The purpose of this repository is to serve as a proof of concept for the use of the current version of kafka-streams, along with level, which is a convenience wrapper for loading the required packages to work with LevelDB in Node.js.
In Java, where the original implementation of Kafka Streams
exists, RocksDB is used as the key-value store for
aggregation of values in a topic. Unlike kafka-streams in Node.js, however,
working with Rocks in the Java implementation Kafka Streams is abstracted below
the interface provided by Streams. The key-value store used for abstractions
like KTable
and KGlobalTable
in streams, while accessible to the user, is
mainly handled via configuration rather than working directly with the key-value
store itself.
This makes the Java implementation of Kafka Streams more desirable. Also, because of the maturity of the project, the implementation is much more robust. This repository aims to provide the same capability for querying the key value store in kafka-streams for Node.js that makes Kafka Streams so powerful.
LevelDB is well supported and is a popular key value store for Node.js. Based on stats provided by npmjs.org, more so than the equivalent Node.js package providing bindings for RocksDB, at the time of writing this. For this reason, LevelDB seemed like a better choice for this project.
While kafka-streams has a KTable
interface, which can provide a queryable store
to the user, accessing the store requires the consumer performing the aggregation
to the store be stopped, disallowing further updates to the key value store. In
addition to this limitation, restarting consumption of the aggregated topic is
not a straightforward process, which makes the abstraction provided currently by
kafka-streams much less powerful than its Java counterpart.
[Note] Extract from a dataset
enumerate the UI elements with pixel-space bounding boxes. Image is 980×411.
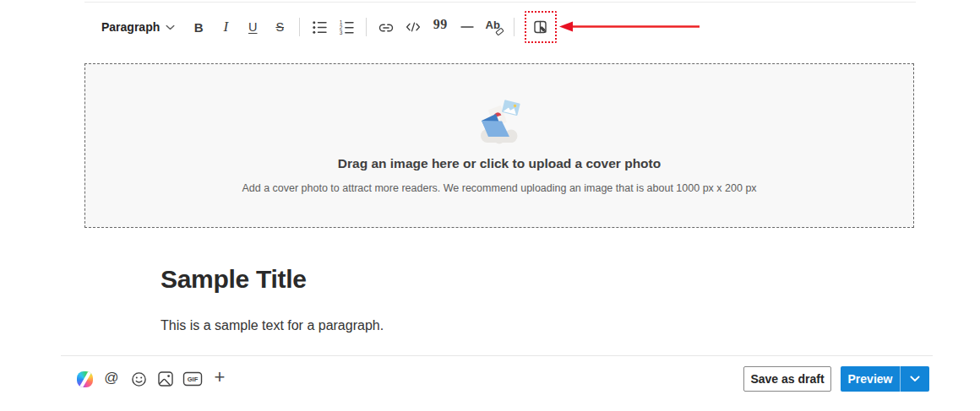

This work is an
attempt to correct this.
The goal of the design is to demonstrate how to aggregate data written to a topic using kafka-streams. Using the provided key, we build a key value store that can later serve records through an API endpoint.
The API endpoint itself is not necessary. This design could also be used to substitute any datastore required by an application, including those for API requests as well as other applications like GraphQL.
This is just a proof of concept, porting what's easily done in other languages to JavaScript via Node.js.